Abstract

Recent calls for global health decolonization suggest that addressing the problems of global health may require more than 'elevating country voice'. We employed a frame analysis of the diagnostic, prognostic, and motivational framings of both discourses and analyzed the implications of convergence or divergence of these frames for global health practice and scholarship. We used two major sources of data-a review of literature and in-depth interviews with actors in global health practice and shapers of discourse around elevating country voice and decolonizing global health. Using NVivo 12, a deductive analysis approach was applied to the literature and interview transcripts using diagnostic, prognostic and motivational framings as themes. We found that calls for elevating country voice consider suppressed low- and middle-income country (LMIC) voice in global health agenda-setting and lack of country ownership of health initiatives as major problems; advancing better LMIC representation in decision making positions, and local ownership of development initiatives as solutions. The rationale for action is greater aid impact. In contrast, calls for decolonizing global health characterize colonialityas the problem. Its prognostic framing, though still in a formative stage, includes greater acceptance of diversity in approaches to knowledge creation and health systems, and a structural transformation of global health governance.

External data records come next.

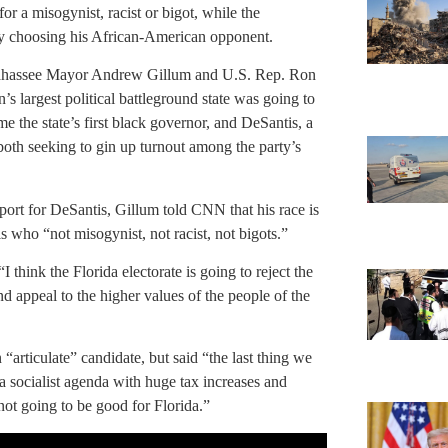
or a misogynist, racist or bigot, while the
by choosing his African-American opponent.
Tallahassee Mayor Andrew Gillum and U.S. Rep. Ron
’s largest political battleground state was going to
e the state’s first black governor, and DeSantis, a
both seeking to gin up turnout among the party’s
port for DeSantis, Gillum told CNN that his race is
s who “not misogynist, not racist, not bigots.”
 think the Florida electorate is going to reject the
d appeal to the higher values of the people of the
rticulate” candidate, but said “the last thing we
a socialist agenda with huge tax increases and
 not going to be good for Florida.”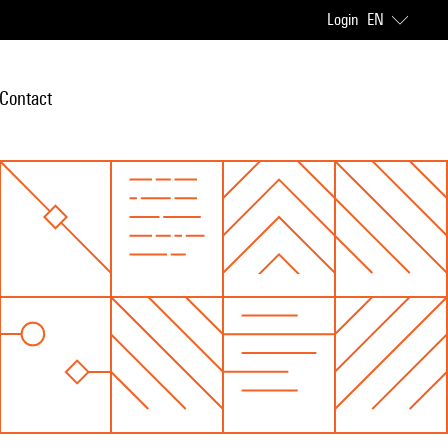
Login
EN
Contact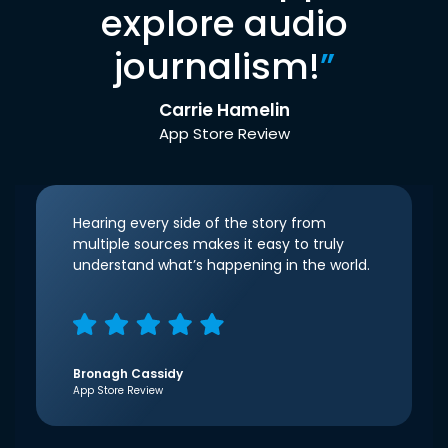
explore audio
journalism!
”
Carrie Hamelin
App Store Review
Hearing every side of the story from
multiple sources makes it easy to truly
understand what’s happening in the world.
Bronagh Cassidy
App Store Review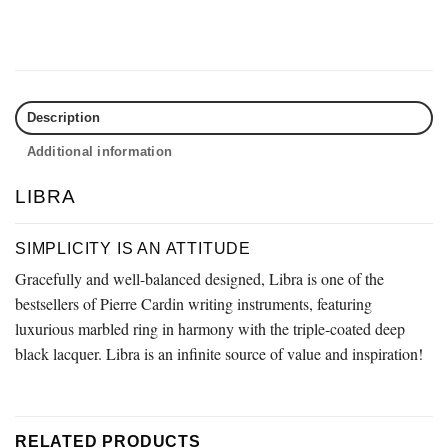
Description
Additional information
LIBRA
SIMPLICITY IS AN ATTITUDE
Gracefully and well-balanced designed, Libra is one of the
bestsellers of Pierre Cardin writing instruments, featuring
luxurious marbled ring in harmony with the triple-coated deep
black lacquer. Libra is an infinite source of value and inspiration!
RELATED PRODUCTS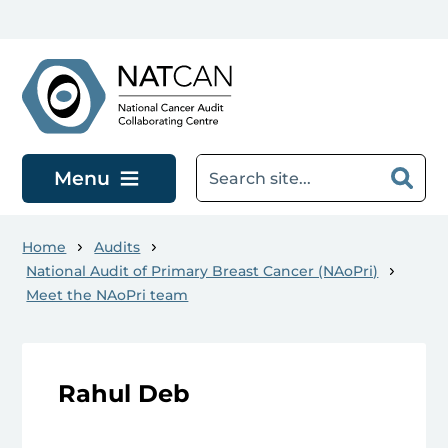
Skip to main content
Menu
Home
Audits
National Audit of Primary Breast Cancer (NAoPri)
Meet the NAoPri team
Rahul Deb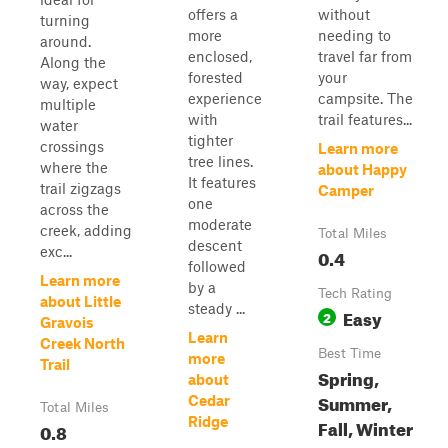
offers a
without
turning
more
needing to
around.
enclosed,
travel far from
Along the
forested
your
way, expect
experience
campsite. The
multiple
with
trail features...
water
tighter
crossings
Learn more
tree lines.
where the
about Happy
It features
trail zigzags
Camper
one
across the
moderate
creek, adding
Total Miles
descent
exc...
0.4
followed
Learn more
by a
Tech Rating
about Little
steady ...
Easy
2
Gravois
Learn
Creek North
Best Time
more
Trail
Spring,
about
Summer,
Cedar
Total Miles
Ridge
Fall, Winter
0.8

Its motivational framing is justice. Conceptually and in terms of possible outcomes, the frames underlying these discourses differ. Actors' origin and nature of involvement with global health work are markers of the frames they align with. In response to calls for country voice elevation, global health institutions working in LMICs may prioritize country representation in rooms near or where power resides, but this falls short of expectations of decolonizing global health advocates. Whether governments, organizations, and communities will sufficiently invest in public health to achieve decolonization remains unknown and will determine the future of the call for decolonization and global health practice at large.